Should the situation worsen, both crematoria could burn more than twice the current number in three-shift operation. “Normal cremation takes about 70 minutes. The capacity of the cremation facility is thus approximately seven bodies in eight hours, ”explains Mlčoch. According to him, a computer-controlled process cannot be accelerated. There are now two cremation facilities in Strašnice and Motol. Thus, a maximum of both crematoria would be able to handle approximately 84 burns per day. In addition, it could work on weekends if needed.
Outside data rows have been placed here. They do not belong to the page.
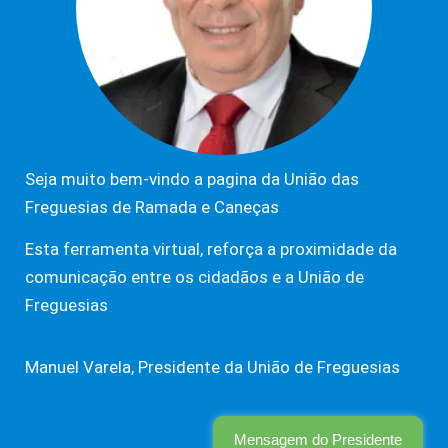
Seja muito bem-vindo a pagina da União das
Freguesias de Ramada e Caneças
Esta ferramenta virtual, reforça a proximidade da
comunicação entre os cidadãos e a União de
Freguesias
Manuel Varela, Presidente da União de Freguesias
Mensagem do Presidente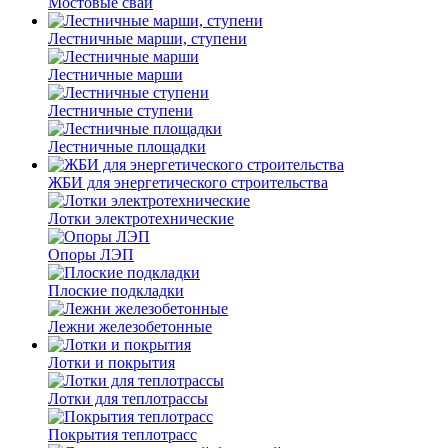
Мостовые сваи
Лестничные марши, ступени
Лестничные марши
Лестничные ступени
Лестничные площадки
ЖБИ для энергетического строительства
Лотки электротехнические
Опоры ЛЭП
Плоские подкладки
Лежни железобетонные
Лотки и покрытия
Лотки для теплотрассы
Покрытия теплотрасс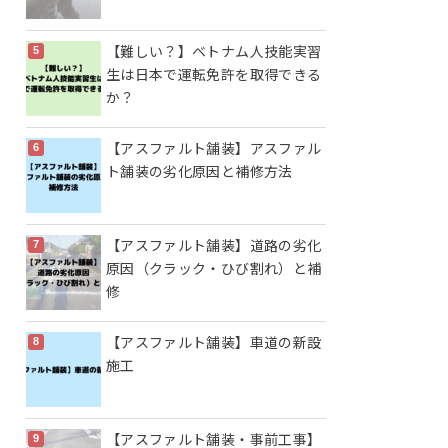
【難しい？】ベトナム人技能実習
生は日本で運転免許を取得できる
か？
【アスファルト舗装】アスファル
ト舗装の劣化原因と補修方法
【アスファルト舗装】道路の劣化
原因（クラック・ひび割れ）と補
修
【アスファルト舗装】車道の新設
施工
【アスファルト舗装・事前工事】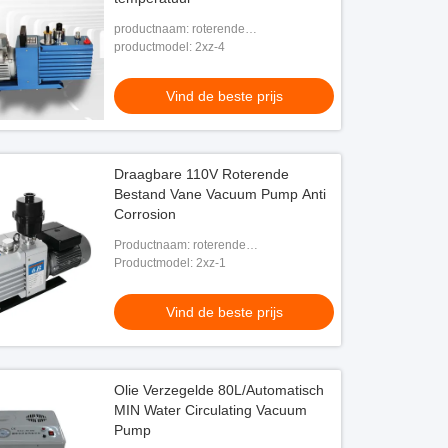
productnaam: roterende
vinvacuümpomp
productmodel: 2xz-4
Vind de beste prijs
Draagbare 110V Roterende
Bestand Vane Vacuum Pump Anti
Corrosion
Productnaam: roterende
vinvacuümpomp
Productmodel: 2xz-1
Vind de beste prijs
Olie Verzegelde 80L/Automatisch
MIN Water Circulating Vacuum
Pump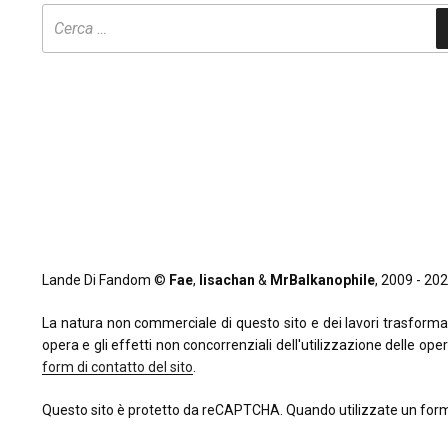
Lande Di Fandom ©
Fae
,
lisachan
&
MrBalkanophile
, 2009 - 2026
La natura non commerciale di questo sito e dei lavori trasformativi
opera e gli effetti non concorrenziali dell'utilizzazione delle oper
form di contatto del sito
.
Questo sito è protetto da reCAPTCHA. Quando utilizzate un form 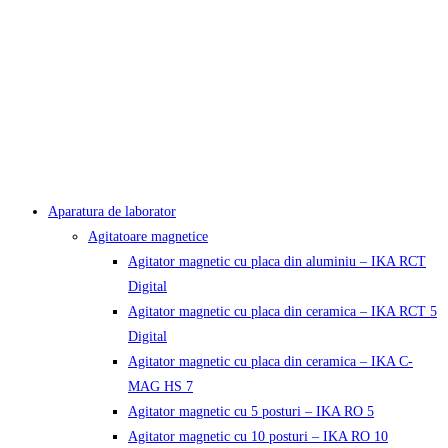
Aparatura de laborator
Agitatoare magnetice
Agitator magnetic cu placa din aluminiu – IKA RCT
Digital
Agitator magnetic cu placa din ceramica – IKA RCT 5
Digital
Agitator magnetic cu placa din ceramica – IKA C-
MAG HS 7
Agitator magnetic cu 5 posturi – IKA RO 5
Agitator magnetic cu 10 posturi – IKA RO 10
However, such numbers assume that there will always be enough staff to operate the facility. “But the problem would be if they got sick,” says Mlcoch. Incinerators must pass tests from the operation of both gas and cremation equipment. He who does not have them cannot do such work. Four cremation workers now take turns in Strašnice, three in Motol. There are only a few of them available for a possible break.
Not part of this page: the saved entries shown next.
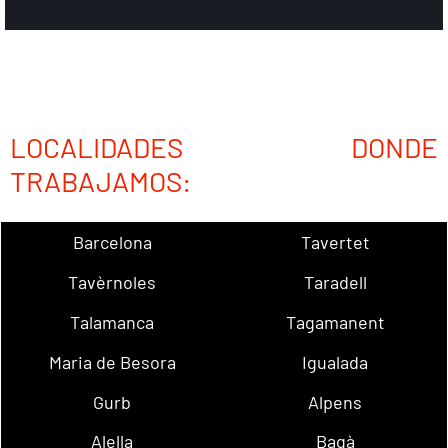
LOCALIDADES DONDE
TRABAJAMOS:
Barcelona
Tavertet
Tavèrnoles
Taradell
Talamanca
Tagamanent
Maria de Besora
Igualada
Gurb
Alpens
Alella
Bagà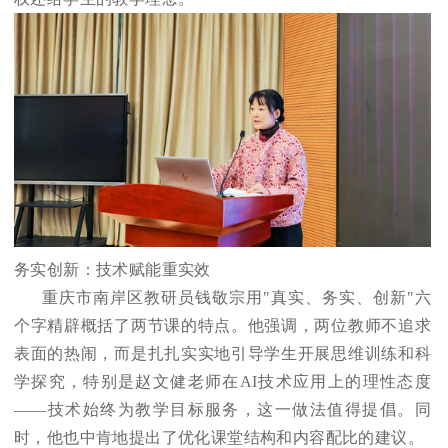
务实创新：技术赋能重实效
重庆市南岸区教研员钱敬宗用"真实、务实、创新"六
个字精辟概括了两节课的特点。他强调，两位教师不追求
表面的热闹，而是扎扎实实地引导学生开展思维训练和科
学探究，特别是赵文健老师在AI技术应用上的理性态度
——技术始终为教学目标服务，这一做法值得提倡。同
时，他也中肯地提出了优化课堂结构和内容配比的建议。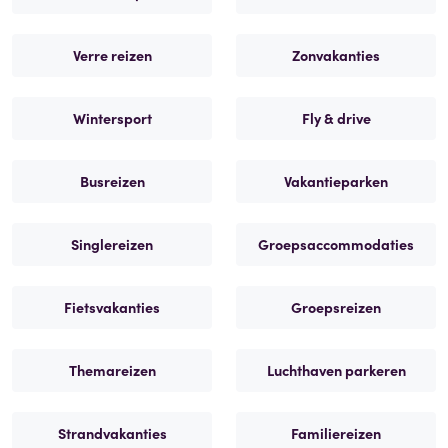
Verre reizen
Zonvakanties
Wintersport
Fly & drive
Busreizen
Vakantieparken
Singlereizen
Groepsaccommodaties
Fietsvakanties
Groepsreizen
Themareizen
Luchthaven parkeren
Strandvakanties
Familiereizen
“Prohibition of opening the coffin. Covid. “
To minimize the likelihood that men operating cremation facilities will infect each other, they do not meet at work now. “The person who ends the service puts the coffin in the facility, writes it down and leaves. After a few tens of minutes, his colleague will come and then finish the cremation, “describes Mlčoch. The crematoria is also aware that they are living in a time of large-scale epidemic, with a paper stuck on about every fourth coffin: “Prohibition of opening the coffin. Covid. “
But otherwise the operator’s work is practically the same as always. The coffins with the bodies will either be transported to the area of the cremation furnaces on the lower ground floor of the Strašnice crematorium by an elevator from the ceremonial halls, or they will be transported there in carts from a nearby cold room. The operator then lifts them with the help of a so-called loading device and places a furnace about four meters long and 2.4 meters high.
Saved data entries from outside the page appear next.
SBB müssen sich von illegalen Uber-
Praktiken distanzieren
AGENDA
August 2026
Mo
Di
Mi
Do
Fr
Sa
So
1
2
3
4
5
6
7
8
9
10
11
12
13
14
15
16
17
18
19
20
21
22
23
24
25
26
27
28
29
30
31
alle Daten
The crematoria are full. The bodies will be transported between regions, said Hamáček
Cremation itself at a temperature of 950 to 1000 degrees lasts over an hour, if the body is not significantly oversized. Its operation can be operated by a small square view of the furnace. “The staff also keeps track of time, and only when everything is burned out does the cremation end,” describes Mlčoch. The cremated remains are then cooled for about 20 minutes before being placed in a cremator, a device that remotely resembles a washing machine. In it, several stone balls crush the bones into fine dust. In the end, about 4.5 liters of dust left in the body will hold a black urn. Each has its own gold number.
Urns with a number around 753,740 are used in the Strašnice crematorium these days. The six digits are not chosen at random. It shows how many bodies have been burned here since the opening of the crematorium in 1932.